Tuesday, December 15, 2009

Here's a funny-sounding word

Here's another one of those weird videos. I looked through several of them and discovered they all feature sprightly young ladies, all of whom seem to be under 25 and have perfect teeth. Is there something just slightly sexist about these videos? Anyway, the vocabulary is useful for proficiency. This word is used quite often in written English. In spoken English we might use more often "spoil" or "ruin."

Monday, December 14, 2009

Who's to blame?

Watch this short video and answer the following questions in your notepad:
  1. What kind of gambler is Jenny Kephart? (first letter "c")
  2. What is she suing the casino for?
  3. How much did she lose in a single night?
  4. Who sued who first? Why did the casino sue Kephart?
  5. What did the casino do to keep her coming, according to Kephart's attorney?
  6. What two synonyms for "attract" are used in the video?
And now, post a comment giving your opinion: who's to blame? Should casinos be banned? Would you feel guilty if you worked in a casino? Is it possible to consistently win money in a casino or does everyone eventually lose in the long run?

Monday, December 7, 2009

What's a sporran?

Well, now we all should know what a sporran is, thanks to Veronica's informative presentation on Scotland. But in case you forgot, the picture should give you a little hint.

And here's a more difficult one to remember: what's a sgian dubh?

Giant transatlantic tunnel between London and NYC

Before you watch this video answer this question:
Do you think there might actually be a giant tunnel connecting London and NYC? Or do you have to be really gullible to believe a thing like that?
OK, now watch the short video and answer the questions below in your notepads:

1. So, is it a real tunnel or not?
2. Whose idea was it? What was the inspiration for the idea? (What synonym for "idea" does the reporter use?)
3. Who provided the technology to make the idea possible?
4. What games do people play across the tunnel?
5. Do you think this is a good idea?
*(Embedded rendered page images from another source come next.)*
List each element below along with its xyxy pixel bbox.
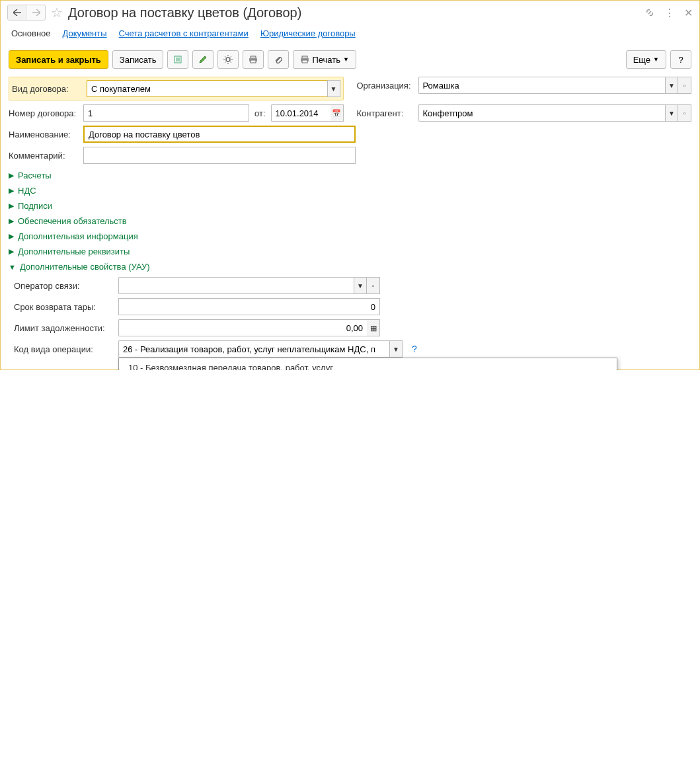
collapse-secur[interactable]: ▶Обеспечения обязательств [9,213,691,229]
print-button-label: Печать [312,55,340,65]
svg-rect-8 [302,56,307,58]
tara-input[interactable] [118,298,380,315]
list-icon-button[interactable] [167,50,188,69]
chevron-right-icon: ▶ [9,202,14,210]
operator-input[interactable] [118,277,354,294]
tab-legal[interactable]: Юридические договоры [260,28,356,38]
dropdown-button[interactable]: ▼ [665,104,678,122]
svg-point-4 [226,58,230,61]
name-label: Наименование: [9,130,78,139]
svg-rect-7 [251,60,256,63]
number-input[interactable] [83,104,249,122]
kebab-icon[interactable]: ⋮ [664,7,675,19]
from-label: от: [254,108,266,118]
collapse-sign[interactable]: ▶Подписи [9,198,691,213]
chevron-right-icon: ▶ [9,232,14,241]
svg-rect-10 [302,60,307,63]
collapse-label: Подписи [18,201,52,211]
collapse-vat[interactable]: ▶НДС [9,183,691,198]
org-input[interactable] [418,77,666,94]
open-button[interactable]: ▫ [678,104,691,122]
svg-rect-5 [251,56,256,58]
help-button[interactable]: ? [670,50,691,69]
close-icon[interactable]: ✕ [684,7,693,19]
name-input[interactable] [83,126,356,143]
dropdown-button[interactable]: ▼ [327,80,340,97]
chevron-right-icon: ▶ [9,217,14,225]
attach-icon-button[interactable] [268,50,289,69]
open-button[interactable]: ▫ [367,277,380,294]
page-title: Договор на поставку цветов (Договор) [68,5,639,20]
opcode-input[interactable] [118,340,389,358]
tara-label: Срок возврата тары: [14,302,113,312]
more-button[interactable]: Еще ▼ [626,50,666,69]
back-button[interactable] [8,5,26,20]
chevron-down-icon: ▼ [9,263,16,271]
comment-label: Комментарий: [9,151,78,161]
nav-buttons [7,5,46,20]
save-button[interactable]: Записать [112,50,164,69]
collapse-addinfo[interactable]: ▶Дополнительная информация [9,229,691,244]
dropdown-button[interactable]: ▼ [389,340,403,358]
org-label: Организация: [357,81,413,91]
print-icon-button[interactable] [243,50,264,69]
comment-input[interactable] [83,147,356,164]
collapse-label: Обеспечения обязательств [18,216,127,226]
print-button[interactable]: Печать ▼ [293,50,356,69]
chevron-down-icon: ▼ [343,56,349,63]
collapse-label: Дополнительная информация [18,231,138,241]
opcode-dropdown-list[interactable]: 10 - Безвозмездная передача товаров, раб… [118,358,617,370]
tabs: Основное Документы Счета расчетов с конт… [1,24,699,45]
more-button-label: Еще [633,55,650,65]
collapse-label: Дополнительные свойства (УАУ) [20,262,150,272]
limit-label: Лимит задолженности: [14,323,113,333]
contract-type-input[interactable] [87,80,327,97]
calculator-icon[interactable]: ▦ [367,319,380,336]
chevron-down-icon: ▼ [653,56,659,63]
opcode-label: Код вида операции: [14,344,113,354]
edit-icon-button[interactable] [192,50,214,69]
dropdown-button[interactable]: ▼ [665,77,678,94]
dropdown-item[interactable]: 10 - Безвозмездная передача товаров, раб… [119,358,617,370]
collapse-label: НДС [18,186,36,196]
addprops-panel: Оператор связи: ▼ ▫ Срок возврата тары: … [9,274,691,358]
gear-icon-button[interactable] [217,50,239,69]
tab-documents[interactable]: Документы [63,28,107,38]
tab-accounts[interactable]: Счета расчетов с контрагентами [119,28,249,38]
open-button[interactable]: ▫ [678,77,691,94]
collapse-addprops[interactable]: ▼Дополнительные свойства (УАУ) [9,259,691,274]
collapse-label: Расчеты [18,171,52,180]
chevron-right-icon: ▶ [9,186,14,195]
chevron-right-icon: ▶ [9,171,14,180]
date-input[interactable] [271,104,331,122]
number-label: Номер договора: [9,108,78,118]
link-icon[interactable] [644,7,655,18]
tab-main[interactable]: Основное [11,28,51,38]
dropdown-button[interactable]: ▼ [354,277,367,294]
collapse-calc[interactable]: ▶Расчеты [9,168,691,183]
window: ☆ Договор на поставку цветов (Договор) ⋮… [0,0,700,370]
toolbar: Записать и закрыть Записать Печать ▼ Еще… [1,45,699,77]
collapse-addreq[interactable]: ▶Дополнительные реквизиты [9,244,691,259]
help-link[interactable]: ? [412,344,417,354]
favorite-icon[interactable]: ☆ [51,5,63,20]
limit-input[interactable] [118,319,367,336]
chevron-right-icon: ▶ [9,247,14,256]
counterparty-label: Контрагент: [357,108,413,118]
operator-label: Оператор связи: [14,281,113,291]
counterparty-input[interactable] [418,104,666,122]
forward-button[interactable] [26,5,45,20]
save-close-button[interactable]: Записать и закрыть [9,50,108,69]
collapse-label: Дополнительные реквизиты [18,247,130,256]
contract-type-label: Вид договора: [12,84,81,94]
form: Вид договора: ▼ Организация: ▼ ▫ [1,77,699,369]
titlebar: ☆ Договор на поставку цветов (Договор) ⋮… [1,1,699,24]
calendar-icon[interactable]: 📅 [331,104,344,122]
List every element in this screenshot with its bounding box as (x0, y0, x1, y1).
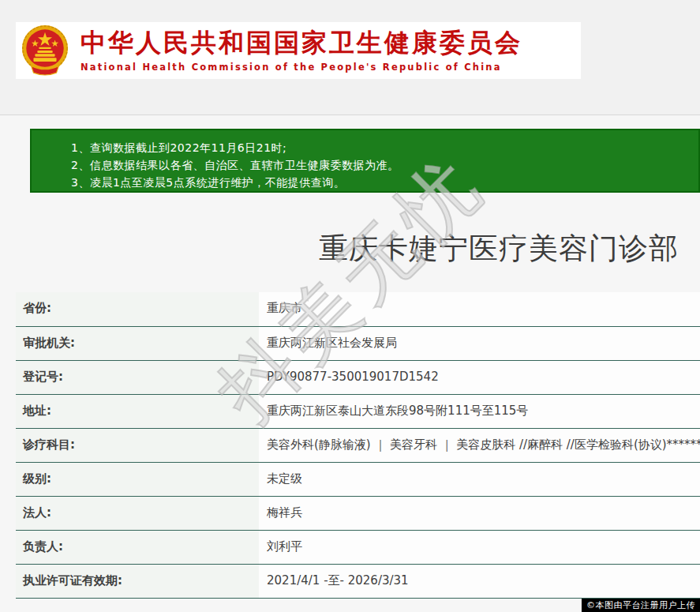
table-row-approval-authority: 审批机关: 重庆两江新区社会发展局 (16, 326, 700, 360)
row-label: 审批机关: (16, 327, 259, 360)
row-value: 2021/4/1 -至- 2026/3/31 (259, 565, 700, 598)
row-label: 诊疗科目: (16, 429, 259, 462)
row-value: 美容外科(静脉输液) ｜ 美容牙科 ｜ 美容皮肤科 //麻醉科 //医学检验科(… (259, 429, 700, 462)
table-row-license-validity: 执业许可证有效期: 2021/4/1 -至- 2026/3/31 (16, 564, 700, 598)
table-row-level: 级别: 未定级 (16, 462, 700, 496)
notice-line-3: 3、凌晨1点至凌晨5点系统进行维护，不能提供查询。 (71, 174, 691, 191)
table-row-address: 地址: 重庆两江新区泰山大道东段98号附111号至115号 (16, 394, 700, 428)
notice-line-1: 1、查询数据截止到2022年11月6日21时; (71, 139, 691, 156)
site-title-english: National Health Commission of the People… (80, 62, 522, 73)
table-row-province: 省份: 重庆市 (16, 292, 700, 326)
row-label: 地址: (16, 395, 259, 428)
row-value: 未定级 (259, 463, 700, 496)
site-title-chinese: 中华人民共和国国家卫生健康委员会 (80, 28, 522, 58)
table-row-treatment-subjects: 诊疗科目: 美容外科(静脉输液) ｜ 美容牙科 ｜ 美容皮肤科 //麻醉科 //… (16, 428, 700, 462)
header-text-block: 中华人民共和国国家卫生健康委员会 National Health Commiss… (80, 28, 522, 73)
query-notice-box: 1、查询数据截止到2022年11月6日21时; 2、信息数据结果以各省、自治区、… (30, 129, 700, 193)
page: 中华人民共和国国家卫生健康委员会 National Health Commiss… (0, 0, 700, 612)
row-label: 负责人: (16, 531, 259, 564)
row-value: 重庆市 (259, 292, 700, 326)
row-label: 级别: (16, 463, 259, 496)
row-value: 刘利平 (259, 531, 700, 564)
row-label: 执业许可证有效期: (16, 565, 259, 598)
row-value: 重庆两江新区社会发展局 (259, 327, 700, 360)
horizontal-divider (0, 115, 700, 115)
site-header: 中华人民共和国国家卫生健康委员会 National Health Commiss… (16, 22, 581, 79)
upload-copyright-badge: ©本图由平台注册用户上传 (582, 599, 700, 612)
china-national-emblem-icon (21, 24, 69, 77)
organization-title: 重庆卡婕宁医疗美容门诊部 (0, 229, 679, 268)
table-row-registration-number: 登记号: PDY90877-350019017D1542 (16, 360, 700, 394)
row-label: 登记号: (16, 361, 259, 394)
row-label: 法人: (16, 497, 259, 530)
row-value: 重庆两江新区泰山大道东段98号附111号至115号 (259, 395, 700, 428)
table-row-legal-person: 法人: 梅祥兵 (16, 496, 700, 530)
institution-info-table: 省份: 重庆市 审批机关: 重庆两江新区社会发展局 登记号: PDY90877-… (16, 292, 700, 599)
row-label: 省份: (16, 292, 259, 326)
notice-line-2: 2、信息数据结果以各省、自治区、直辖市卫生健康委数据为准。 (71, 156, 691, 174)
row-value: 梅祥兵 (259, 497, 700, 530)
row-value: PDY90877-350019017D1542 (259, 361, 700, 394)
table-row-person-in-charge: 负责人: 刘利平 (16, 530, 700, 564)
Why or why not?
6. If you could introduce this idea in Madrid, what city would like to connect with?
7. What joke did the people in England play on the people in NYC?
8. What is the name of the news service that presents this report? Have you ever heard of them? Do they sound like native speakers?


What do you think of this video? I find it a bit bizarre, myself. Watching it too many times might be a bit of an "ordeal," actually. But anyway, at least we've learned a new word. Have you been through any ordeals lately? Exams at university, for instance? Post a comment. And yes, any native speaker would know this word, so go on and put it in a sentence.

Tuesday, December 1, 2009

November entries

Just a note for you newbies to blogging: I didn't erase the November entries! All you have to do is click on "November" and they will reappear. BTW, there are two November entries since last Friday's class - be sure to check them out.

Haircut in London

Ever been to London? Not this London, I bet. Watch this video, in which the actor Stephen Fry visits a barber shop in London. Answer the following questions in your notepads, and feel free to post a comment. Did you recognize the American southern accent? How would you describe it?
  1. Where is this London, exactly?
  2. What season of the year do you think it is? Why?
  3. Why does Stephen Fry decide to go to London?
  4. What does Fry mean by "tidy up my act?"
  5. Has the barber ever been to London, UK?
  6. What's this a picture of?

  7. What worldwide festival takes place in London,KY?
  8. Whose hair did the barber's co-worker used to cut?
  9. Does Fry like the smell of KFC?
  10. According to Fry, what do Americans like to dress up as? Why do you think he says this?